BEGIN

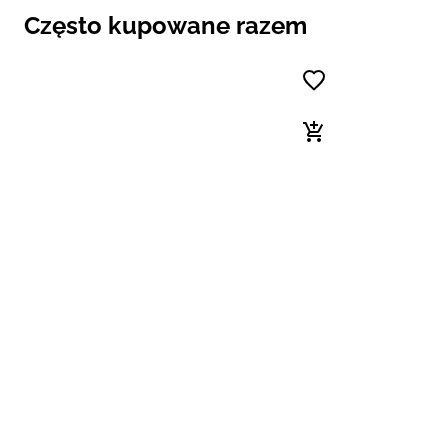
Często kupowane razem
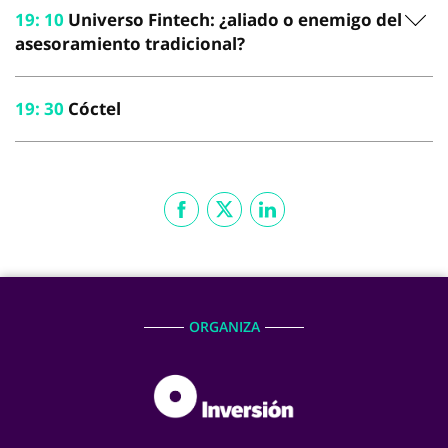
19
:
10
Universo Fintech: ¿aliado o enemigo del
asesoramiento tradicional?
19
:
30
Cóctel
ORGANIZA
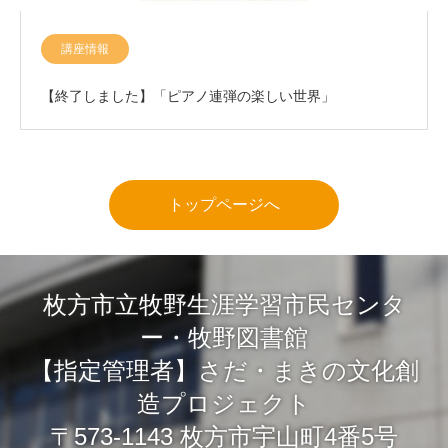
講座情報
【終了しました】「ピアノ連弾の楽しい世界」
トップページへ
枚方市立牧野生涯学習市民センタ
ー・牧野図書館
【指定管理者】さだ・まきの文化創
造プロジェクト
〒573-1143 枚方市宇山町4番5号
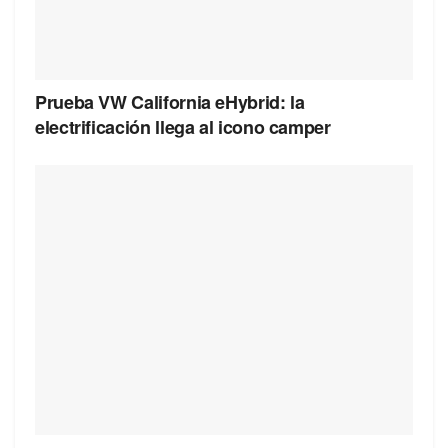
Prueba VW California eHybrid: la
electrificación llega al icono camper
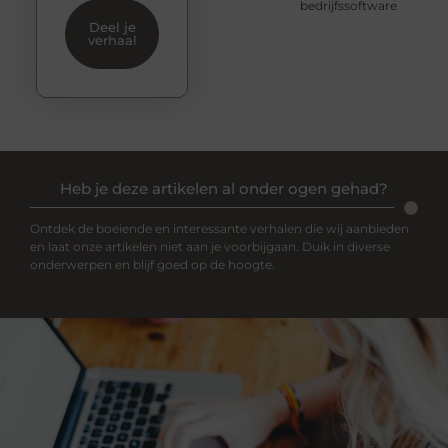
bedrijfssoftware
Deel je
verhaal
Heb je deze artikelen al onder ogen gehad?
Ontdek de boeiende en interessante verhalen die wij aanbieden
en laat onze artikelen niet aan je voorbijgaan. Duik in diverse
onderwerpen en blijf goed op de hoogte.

END

• [TASK DIRECTIONS] Only the lines with "artikelen" are needed; find them in the records and copy each one.

• [ANSWER BOX]
Heb je deze artikelen al onder ogen gehad?
en laat onze artikelen niet aan je voorbijgaan. Duik in diverse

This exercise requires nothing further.